Locost carriers can charge 1p + charges for a ticket on obscure route that no-one in their right mind would have operated in the past because the 'take-up' would be so low. But it looks good in the press and Joe Bloggs thinks I'll fly with them in the future because they're cheap but on a more popular route that he'll get charged the earth for.

The industry has shot itself in the footby bleating on about low fares....

Ryanair and Easyjet etc are just British Airways with the fare structure/costs broken down!! By the time you've paid for this, that and the other with the locost people you might as well travel in with your national carrier and the public are starting to realise this.

Read in the Telegraph last weekend that BA are expected to announce record profits of £400m for the last quarter- the highest in the last 10 years, and that the airlines debt has been cut 50%, so Rod has done a sterling job and left little for 'little Willie' to take on.

Parapunter
11th May 2005, 07:10
Turnover's vanity, profit is sanity. How much money is it making?

CosmosSchwartz
11th May 2005, 09:35
Parapunter - Either you're at the wind up or just can't be ar$ed reading the posts but just in case you missed it, from Dash-7 Lover's post : Read in the Telegraph last weekend that BA are expected to announce record profits of £400m for the last quarter- the highest in the last 10 years

airmail
11th May 2005, 09:45
Cosmos

Without wanting to take the words out of parapunters mouth, I think that if you read the thread thoroughly, his/her question is actaully how much money is Aer Lingus making which is not referenced anywhere.

dicksynormous
11th May 2005, 10:05
I think you are all missing the real threat.

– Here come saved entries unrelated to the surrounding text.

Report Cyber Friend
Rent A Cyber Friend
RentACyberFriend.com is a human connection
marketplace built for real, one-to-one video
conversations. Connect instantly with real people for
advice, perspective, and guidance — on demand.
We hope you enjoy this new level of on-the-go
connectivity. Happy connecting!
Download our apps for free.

The Irish have already colonised essex, and filling the skies full of irish jar validated licences held by Tomas Dickski and Harun Now they have BA.

Were doomed. They want revenge for centuries of oppression and dodgy jokes.

Whats next, an irishman in charge of our railways....Well why not they probably built most of them

CosmosSchwartz
11th May 2005, 15:15
Airmail - That makes more sense, assumed Para's thread was in response to -7L's.

vfenext
11th May 2005, 17:10
dicksynormous but brain is certainly not!

MarkD
12th May 2005, 14:41
EI profit 2m Euro last year. Operating profit was 100m+ IIRC but huge "restructuring" costs and stupid cleaning contracts (for which no cleaning is being done) ate it all up!